◆ Problem description ◆
I need the lines below from the one with "Ayvens Vantaa vaihtoautot (112, 815)" down to the one with "Evästeasetukset (83, 1901)" reproduced exactly, both ends included, and nothing else.

◆ Records to process ◆
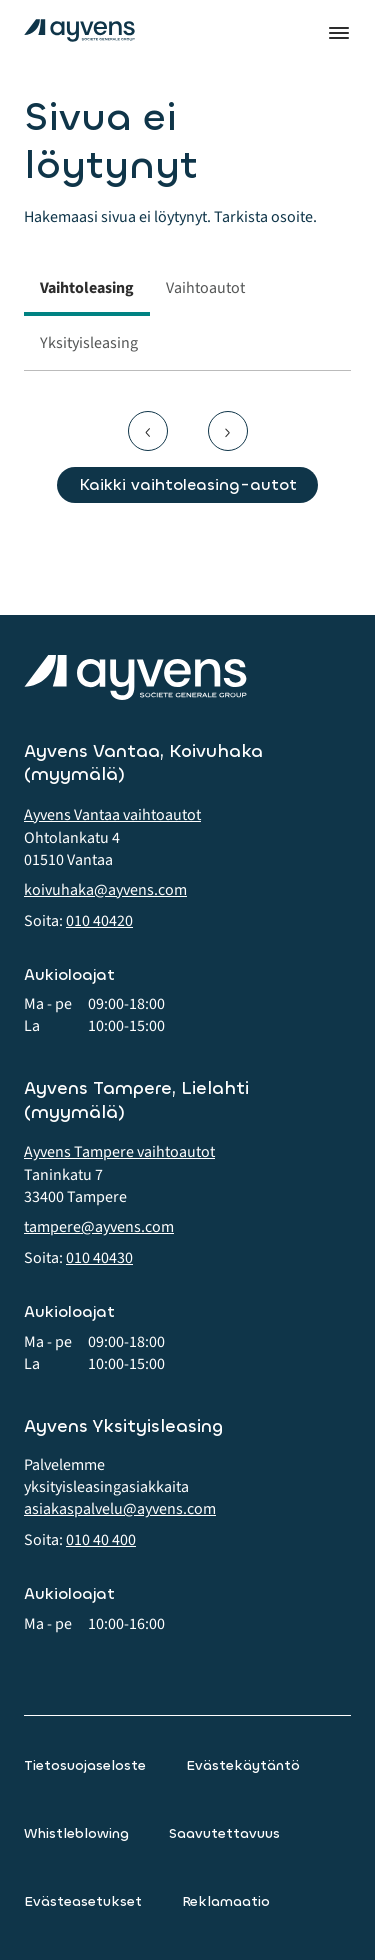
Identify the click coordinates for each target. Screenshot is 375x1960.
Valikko (339, 33)
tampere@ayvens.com (99, 1227)
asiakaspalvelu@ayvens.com (120, 1509)
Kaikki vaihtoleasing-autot (188, 484)
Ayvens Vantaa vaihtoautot (112, 815)
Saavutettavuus (224, 1833)
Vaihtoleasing (87, 288)
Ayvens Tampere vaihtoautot (119, 1152)
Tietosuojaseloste (85, 1765)
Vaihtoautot (205, 288)
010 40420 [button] (99, 921)
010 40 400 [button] (101, 1540)
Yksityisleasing (89, 343)
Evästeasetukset (83, 1901)
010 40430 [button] (99, 1258)
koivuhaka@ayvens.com (105, 890)
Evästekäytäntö (243, 1765)
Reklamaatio (226, 1901)
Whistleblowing (76, 1833)
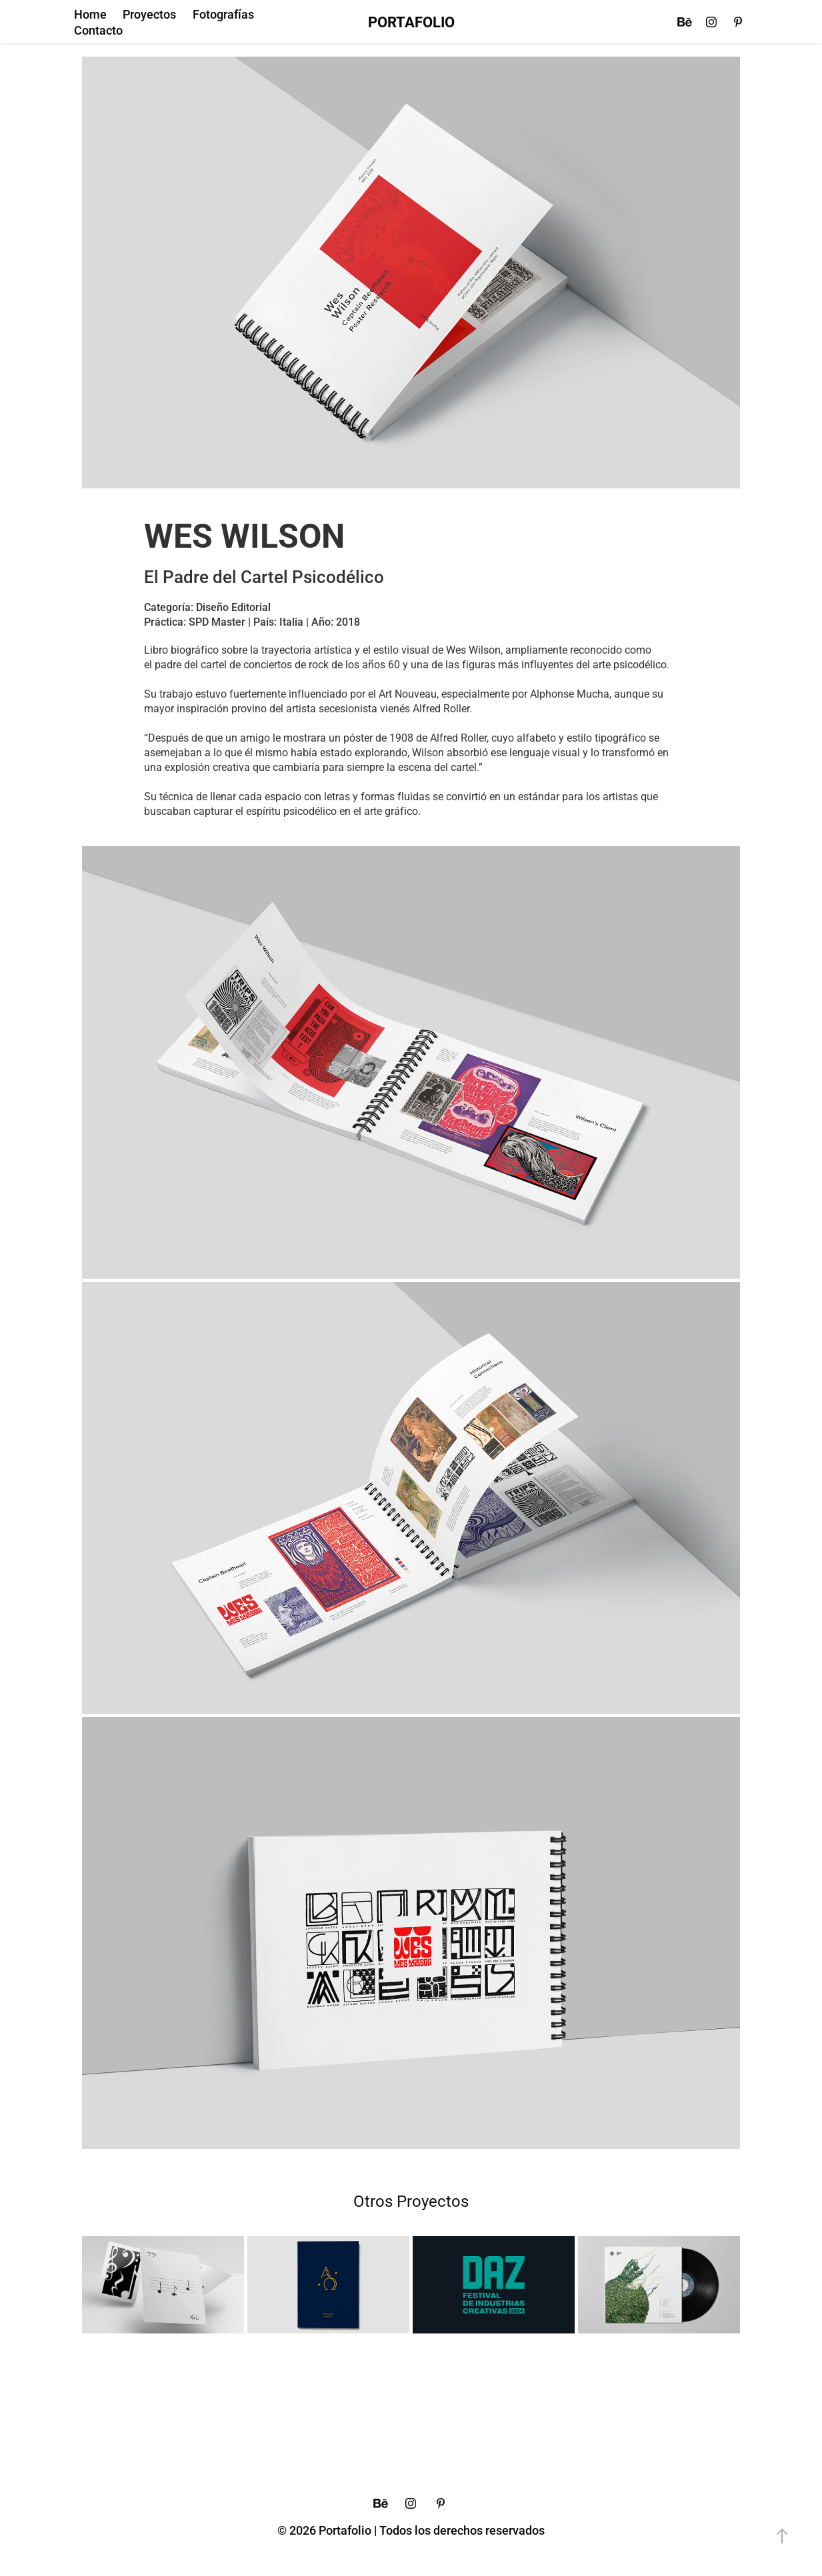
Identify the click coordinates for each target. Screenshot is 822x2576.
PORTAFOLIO (411, 21)
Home (90, 14)
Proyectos (149, 14)
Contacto (98, 30)
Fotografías (223, 14)
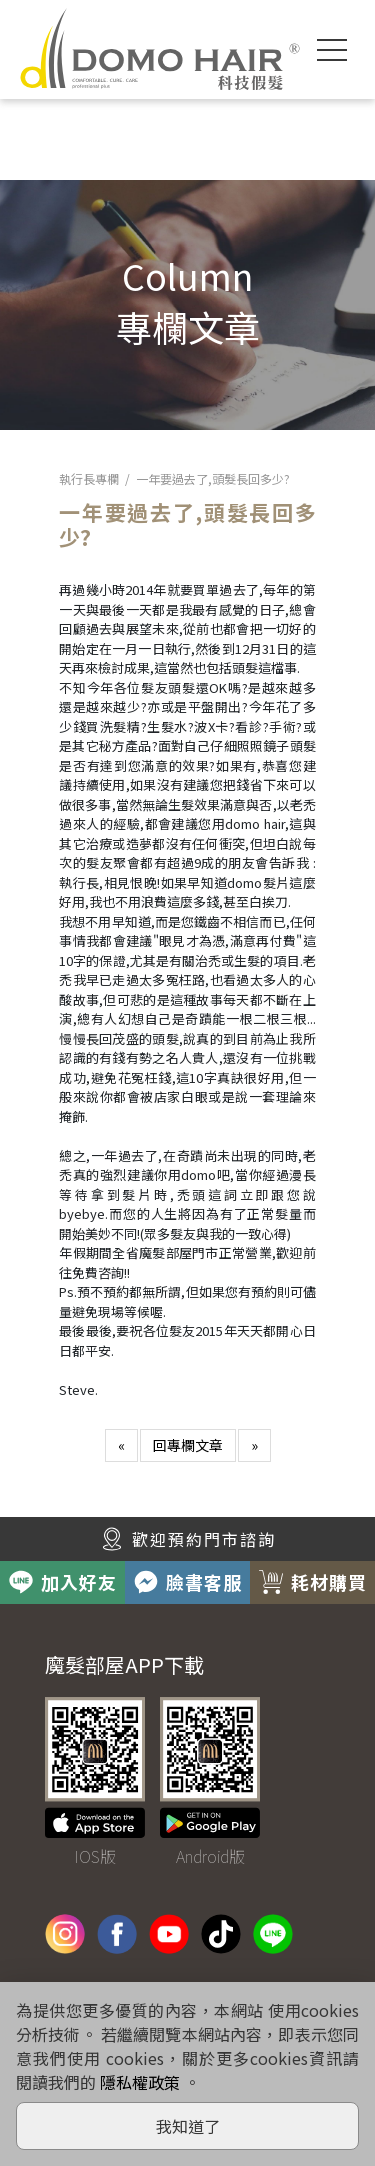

◆ Solution to the problem ◆
Ayvens Vantaa vaihtoautot (112, 815)
Saavutettavuus (224, 1833)
Vaihtoleasing (87, 288)
Ayvens Tampere vaihtoautot (119, 1152)
Tietosuojaseloste (85, 1765)
Vaihtoautot (205, 288)
010 40420 [button] (99, 921)
010 40 400 [button] (101, 1540)
Yksityisleasing (89, 343)
Evästeasetukset (83, 1901)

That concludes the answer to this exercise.